• [THE TASK]:
Scan the records for the string "date". State how many lines contain it and add nothing.

·····

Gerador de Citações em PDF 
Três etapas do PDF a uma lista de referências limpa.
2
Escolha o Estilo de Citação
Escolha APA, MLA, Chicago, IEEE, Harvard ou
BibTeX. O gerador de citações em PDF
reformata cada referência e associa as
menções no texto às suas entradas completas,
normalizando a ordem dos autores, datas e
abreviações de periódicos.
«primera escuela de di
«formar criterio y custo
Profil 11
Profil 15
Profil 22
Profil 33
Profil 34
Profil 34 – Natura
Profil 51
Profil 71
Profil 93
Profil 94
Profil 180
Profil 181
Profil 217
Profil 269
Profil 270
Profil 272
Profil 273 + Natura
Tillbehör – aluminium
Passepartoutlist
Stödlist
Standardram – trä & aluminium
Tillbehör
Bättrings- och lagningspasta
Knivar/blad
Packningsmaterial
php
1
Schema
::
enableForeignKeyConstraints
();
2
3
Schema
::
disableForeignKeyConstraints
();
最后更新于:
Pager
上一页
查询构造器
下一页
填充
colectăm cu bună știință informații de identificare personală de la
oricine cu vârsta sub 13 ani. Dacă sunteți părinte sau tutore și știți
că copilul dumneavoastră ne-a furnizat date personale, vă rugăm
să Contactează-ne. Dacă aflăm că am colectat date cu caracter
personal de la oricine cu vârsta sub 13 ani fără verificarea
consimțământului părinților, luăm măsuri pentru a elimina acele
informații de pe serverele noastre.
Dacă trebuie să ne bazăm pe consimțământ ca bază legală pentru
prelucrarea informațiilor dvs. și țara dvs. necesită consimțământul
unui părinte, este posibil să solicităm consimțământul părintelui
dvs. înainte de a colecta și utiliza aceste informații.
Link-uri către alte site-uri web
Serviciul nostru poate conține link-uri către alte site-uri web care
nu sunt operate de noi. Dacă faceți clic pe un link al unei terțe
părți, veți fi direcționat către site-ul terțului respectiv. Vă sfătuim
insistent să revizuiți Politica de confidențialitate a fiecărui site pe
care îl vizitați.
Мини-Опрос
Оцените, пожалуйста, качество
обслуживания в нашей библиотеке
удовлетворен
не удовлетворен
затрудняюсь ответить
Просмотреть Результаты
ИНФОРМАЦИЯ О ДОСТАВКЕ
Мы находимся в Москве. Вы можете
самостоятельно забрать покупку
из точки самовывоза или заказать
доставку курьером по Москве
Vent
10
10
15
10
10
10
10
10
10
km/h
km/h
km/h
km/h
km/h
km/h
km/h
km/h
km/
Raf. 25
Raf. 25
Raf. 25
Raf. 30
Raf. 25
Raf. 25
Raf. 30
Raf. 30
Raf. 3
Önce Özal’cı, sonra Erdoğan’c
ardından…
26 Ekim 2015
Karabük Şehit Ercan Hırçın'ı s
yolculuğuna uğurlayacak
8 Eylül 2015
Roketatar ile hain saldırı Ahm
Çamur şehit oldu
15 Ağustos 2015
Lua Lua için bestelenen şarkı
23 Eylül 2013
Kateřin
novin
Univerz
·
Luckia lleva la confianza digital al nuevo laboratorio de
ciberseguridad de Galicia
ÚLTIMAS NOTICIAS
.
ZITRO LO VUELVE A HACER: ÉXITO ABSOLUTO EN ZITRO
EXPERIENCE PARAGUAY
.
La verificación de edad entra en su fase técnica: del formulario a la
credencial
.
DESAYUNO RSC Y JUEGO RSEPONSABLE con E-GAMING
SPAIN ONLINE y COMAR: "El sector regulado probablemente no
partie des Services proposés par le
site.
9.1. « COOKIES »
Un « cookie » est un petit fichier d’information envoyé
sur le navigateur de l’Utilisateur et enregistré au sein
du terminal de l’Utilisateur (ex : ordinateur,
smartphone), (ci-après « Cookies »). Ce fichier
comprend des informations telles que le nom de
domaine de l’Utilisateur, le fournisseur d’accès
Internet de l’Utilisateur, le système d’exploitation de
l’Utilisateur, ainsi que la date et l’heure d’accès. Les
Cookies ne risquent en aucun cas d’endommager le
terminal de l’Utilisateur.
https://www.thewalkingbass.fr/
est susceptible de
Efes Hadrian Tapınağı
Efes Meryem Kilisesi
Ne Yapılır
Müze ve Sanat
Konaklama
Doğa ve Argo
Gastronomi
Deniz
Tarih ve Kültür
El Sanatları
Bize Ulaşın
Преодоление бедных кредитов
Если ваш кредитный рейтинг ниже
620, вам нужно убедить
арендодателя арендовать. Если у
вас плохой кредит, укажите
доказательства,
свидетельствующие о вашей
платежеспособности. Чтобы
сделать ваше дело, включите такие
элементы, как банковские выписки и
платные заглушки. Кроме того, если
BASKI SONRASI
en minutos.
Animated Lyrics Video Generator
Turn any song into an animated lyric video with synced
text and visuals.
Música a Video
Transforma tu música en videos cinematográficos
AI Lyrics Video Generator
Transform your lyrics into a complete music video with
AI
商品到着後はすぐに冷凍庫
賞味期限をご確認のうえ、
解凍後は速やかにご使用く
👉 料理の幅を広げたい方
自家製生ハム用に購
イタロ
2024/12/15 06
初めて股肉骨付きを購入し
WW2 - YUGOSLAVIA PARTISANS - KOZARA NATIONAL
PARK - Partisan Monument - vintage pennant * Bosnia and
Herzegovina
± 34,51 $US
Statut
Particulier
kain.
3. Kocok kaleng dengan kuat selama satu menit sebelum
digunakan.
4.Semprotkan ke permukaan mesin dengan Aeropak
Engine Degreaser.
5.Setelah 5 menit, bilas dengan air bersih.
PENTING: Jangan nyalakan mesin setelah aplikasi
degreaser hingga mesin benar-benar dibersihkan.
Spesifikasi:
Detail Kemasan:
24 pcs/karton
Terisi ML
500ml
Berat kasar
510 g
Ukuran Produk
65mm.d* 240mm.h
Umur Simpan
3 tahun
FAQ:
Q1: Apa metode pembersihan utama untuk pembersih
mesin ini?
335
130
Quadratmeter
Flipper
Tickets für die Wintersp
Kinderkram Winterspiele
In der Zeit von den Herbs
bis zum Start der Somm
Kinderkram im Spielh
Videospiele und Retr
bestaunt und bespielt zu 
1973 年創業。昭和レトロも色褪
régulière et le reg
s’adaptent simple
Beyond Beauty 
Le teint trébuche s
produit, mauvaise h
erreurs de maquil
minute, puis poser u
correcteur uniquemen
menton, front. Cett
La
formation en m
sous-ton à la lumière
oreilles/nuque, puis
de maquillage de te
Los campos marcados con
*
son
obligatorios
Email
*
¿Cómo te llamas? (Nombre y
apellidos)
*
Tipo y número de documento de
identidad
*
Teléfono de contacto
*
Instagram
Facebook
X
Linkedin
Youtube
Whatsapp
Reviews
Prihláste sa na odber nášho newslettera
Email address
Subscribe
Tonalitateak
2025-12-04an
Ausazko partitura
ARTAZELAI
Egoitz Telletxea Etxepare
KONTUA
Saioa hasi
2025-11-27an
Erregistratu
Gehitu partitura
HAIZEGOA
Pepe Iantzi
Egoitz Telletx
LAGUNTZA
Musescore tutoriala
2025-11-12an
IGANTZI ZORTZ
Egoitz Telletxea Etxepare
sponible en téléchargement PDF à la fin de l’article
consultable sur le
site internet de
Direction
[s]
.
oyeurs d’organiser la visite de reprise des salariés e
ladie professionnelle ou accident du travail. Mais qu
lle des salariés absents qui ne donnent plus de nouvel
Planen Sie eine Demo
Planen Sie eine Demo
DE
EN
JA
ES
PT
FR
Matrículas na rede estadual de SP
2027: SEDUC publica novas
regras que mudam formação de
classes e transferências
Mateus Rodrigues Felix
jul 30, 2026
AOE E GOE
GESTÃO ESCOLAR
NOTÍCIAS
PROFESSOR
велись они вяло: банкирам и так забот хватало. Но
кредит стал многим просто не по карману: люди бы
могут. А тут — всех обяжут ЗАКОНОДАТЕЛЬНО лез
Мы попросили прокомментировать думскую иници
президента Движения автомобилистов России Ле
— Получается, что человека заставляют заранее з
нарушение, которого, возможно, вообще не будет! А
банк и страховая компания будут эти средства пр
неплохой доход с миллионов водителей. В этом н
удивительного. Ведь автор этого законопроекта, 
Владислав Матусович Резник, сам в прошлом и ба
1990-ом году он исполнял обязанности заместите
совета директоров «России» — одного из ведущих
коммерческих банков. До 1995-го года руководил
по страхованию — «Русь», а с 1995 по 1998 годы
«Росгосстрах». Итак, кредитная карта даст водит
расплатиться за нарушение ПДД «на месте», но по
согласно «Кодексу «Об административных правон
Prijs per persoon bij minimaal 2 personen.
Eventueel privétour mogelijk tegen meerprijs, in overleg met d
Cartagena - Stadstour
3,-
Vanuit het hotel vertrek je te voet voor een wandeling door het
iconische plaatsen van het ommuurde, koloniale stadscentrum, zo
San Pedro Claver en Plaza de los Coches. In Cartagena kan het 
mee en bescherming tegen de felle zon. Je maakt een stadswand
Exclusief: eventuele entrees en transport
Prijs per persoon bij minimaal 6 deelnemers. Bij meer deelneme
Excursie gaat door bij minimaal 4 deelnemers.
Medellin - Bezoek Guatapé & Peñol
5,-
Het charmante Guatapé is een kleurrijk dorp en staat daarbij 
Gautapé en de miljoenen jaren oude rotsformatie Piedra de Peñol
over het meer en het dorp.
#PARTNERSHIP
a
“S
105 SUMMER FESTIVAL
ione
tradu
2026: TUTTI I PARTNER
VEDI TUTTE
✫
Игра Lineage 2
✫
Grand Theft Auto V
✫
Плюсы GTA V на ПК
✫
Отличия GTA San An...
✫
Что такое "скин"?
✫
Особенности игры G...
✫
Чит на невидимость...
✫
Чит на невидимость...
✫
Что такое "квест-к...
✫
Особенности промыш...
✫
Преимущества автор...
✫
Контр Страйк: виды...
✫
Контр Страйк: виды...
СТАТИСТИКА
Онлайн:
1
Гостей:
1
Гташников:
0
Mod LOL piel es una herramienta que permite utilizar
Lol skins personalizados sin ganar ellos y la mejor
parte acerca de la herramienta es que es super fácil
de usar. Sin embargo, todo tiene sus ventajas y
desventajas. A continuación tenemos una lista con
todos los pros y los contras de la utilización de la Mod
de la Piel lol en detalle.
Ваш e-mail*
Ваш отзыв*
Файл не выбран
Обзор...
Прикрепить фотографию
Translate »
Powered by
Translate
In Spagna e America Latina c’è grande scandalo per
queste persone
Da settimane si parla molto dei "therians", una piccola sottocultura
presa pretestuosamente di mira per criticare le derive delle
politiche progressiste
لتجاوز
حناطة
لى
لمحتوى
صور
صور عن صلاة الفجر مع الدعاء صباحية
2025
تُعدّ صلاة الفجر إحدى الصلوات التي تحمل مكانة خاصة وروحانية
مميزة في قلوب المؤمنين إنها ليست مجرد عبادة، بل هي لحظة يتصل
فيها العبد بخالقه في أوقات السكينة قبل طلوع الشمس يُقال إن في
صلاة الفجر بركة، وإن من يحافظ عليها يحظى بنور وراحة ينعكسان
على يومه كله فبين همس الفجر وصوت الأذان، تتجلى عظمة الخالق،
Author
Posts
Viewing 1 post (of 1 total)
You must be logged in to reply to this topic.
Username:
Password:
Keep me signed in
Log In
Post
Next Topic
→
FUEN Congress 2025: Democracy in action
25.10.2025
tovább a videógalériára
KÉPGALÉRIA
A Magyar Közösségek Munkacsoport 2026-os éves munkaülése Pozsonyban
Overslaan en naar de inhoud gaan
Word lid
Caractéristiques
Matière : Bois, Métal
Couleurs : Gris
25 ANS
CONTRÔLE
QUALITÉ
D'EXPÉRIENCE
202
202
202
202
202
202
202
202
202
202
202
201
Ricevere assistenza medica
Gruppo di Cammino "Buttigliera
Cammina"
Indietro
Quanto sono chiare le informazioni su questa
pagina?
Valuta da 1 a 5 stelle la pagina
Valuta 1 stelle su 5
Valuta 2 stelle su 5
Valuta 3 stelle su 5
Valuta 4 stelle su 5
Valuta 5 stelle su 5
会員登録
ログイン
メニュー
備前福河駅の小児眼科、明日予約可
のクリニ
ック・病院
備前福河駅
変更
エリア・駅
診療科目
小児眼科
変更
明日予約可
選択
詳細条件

·····

• [RESULT OF THIS EXERCISE]:
3